California's State Fish May Get Protection
Court orders Interior Secretary Norton to move on golden trout listing
Contacts
Steve Trafton, Trout Unlimited California Policy Coordinator, 510.528.4772
,
Greg Loarie, Earthjustice, 510.550.6725
A federal judge Friday ordered U.S. Interior Secretary Gale Norton to move forward with processes that could list California’s state fish as an endangered species. Trout Unlimited (TU) petitioned the U.S. Fish and Wildlife Service (USFWS) – a division of Interior – to list the California golden trout as “endangered” under the federal Endangered Species Act in October, 2000.
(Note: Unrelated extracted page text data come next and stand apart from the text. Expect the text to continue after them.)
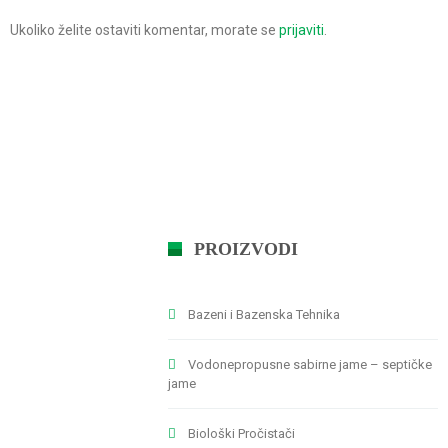
Ukoliko želite ostaviti komentar, morate se
prijaviti
.
PROIZVODI
Bazeni i Bazenska Tehnika
Vodonepropusne sabirne jame – septičke
jame
Biološki Pročistači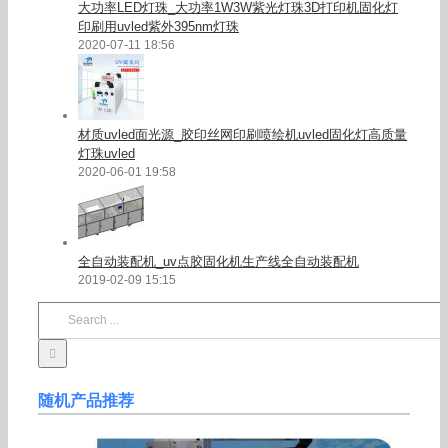
大功率LED灯珠_大功率1W3W紫光灯珠3D打印机固化灯
印刷用uvled紫外395nm灯珠
2020-07-11 18:56
材质uvled面光源_胶印丝网印刷喷绘机uvled固化灯高质量
灯珠uvled
2020-06-01 19:58
全自动装配机_uv点胶固化机生产线全自动装配机
2019-02-09 15:15
Search
for:
随机产品推荐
Friday’s decision, issued by the U.S. District Court in San Francisco, comes some 20 months after TU filed its initial listing petition. In November 2001, TU sued the USFWS in an attempt to force action on its petition. By law, the USFWS must decide whether or not a listing petition has merit within 90 days of receiving it. A listing decision is then made within a year of the decision that a petition has merit. The Service, however, has declined to address the golden trout case. Now, that decision will have to be made.
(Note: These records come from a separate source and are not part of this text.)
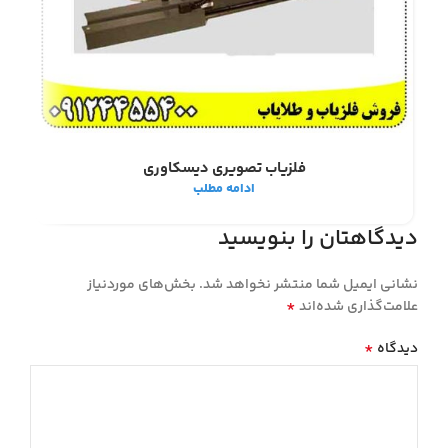
فلزیاب تصویری دیسکاوری
ادامه مطلب
دیدگاهتان را بنویسید
نشانی ایمیل شما منتشر نخواهد شد.
بخش‌های موردنیاز
*
علامت‌گذاری شده‌اند
*
دیدگاه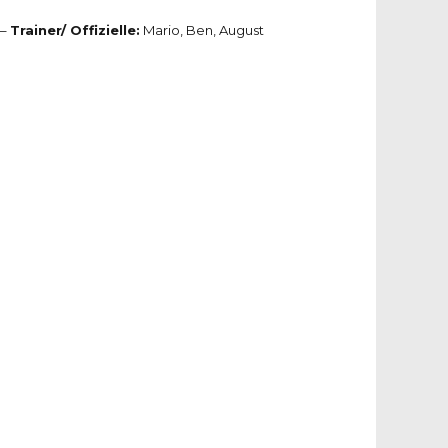
 –
Trainer/ Offizielle:
Mario, Ben, August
“Trout Unlimited is, as a rule, disinclined to litigate, but we have exhausted all other options and there is a certain urgency to this situation,” said Steve Trafton, Trout Unlimited’s California Policy Coordinator. “Golden trout could very well face extinction if they had to wait for the Fish and Wildlife Service to get to our petition, and the fact is we’ve lost nearly two years already since we filed for listing. Neither we nor the state fish can afford to lose more time.”
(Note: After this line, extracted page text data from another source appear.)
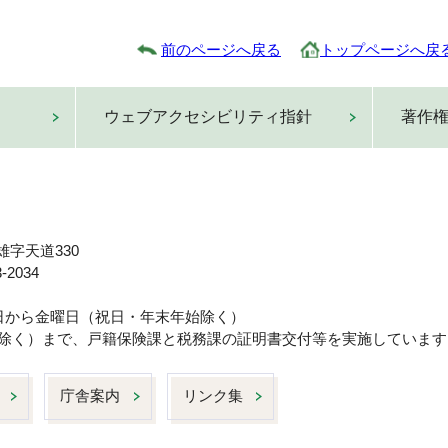
前のページへ戻る
トップページへ戻
ウェブアクセシビリティ指針
著作
雄字天道330
-2034
曜日から金曜日（祝日・年末年始除く）
日は除く）まで、戸籍保険課と税務課の証明書交付等を実施しています
庁舎案内
リンク集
The California golden trout is native to only two streams, the South Fork of the Kern River and Golden Trout Creek, in the rugged Sierra Nevada range just south of Mt. Whitney. Non-native trout stocked into these watersheds threaten to interbreed with and hybridize the golden trout, and livestock grazing continues to damage habitat despite last year’s widely-publicized removal of cattle from the area grazed by former permittee Anheuser-Busch.
“The court’s decision reaffirms that the Service must honor its obligation under the law to confront the science and determine whether our state fish is in danger of extinction and in need of protection,” said Greg Loarie, attorney for Earthjustice, representing TU in the case.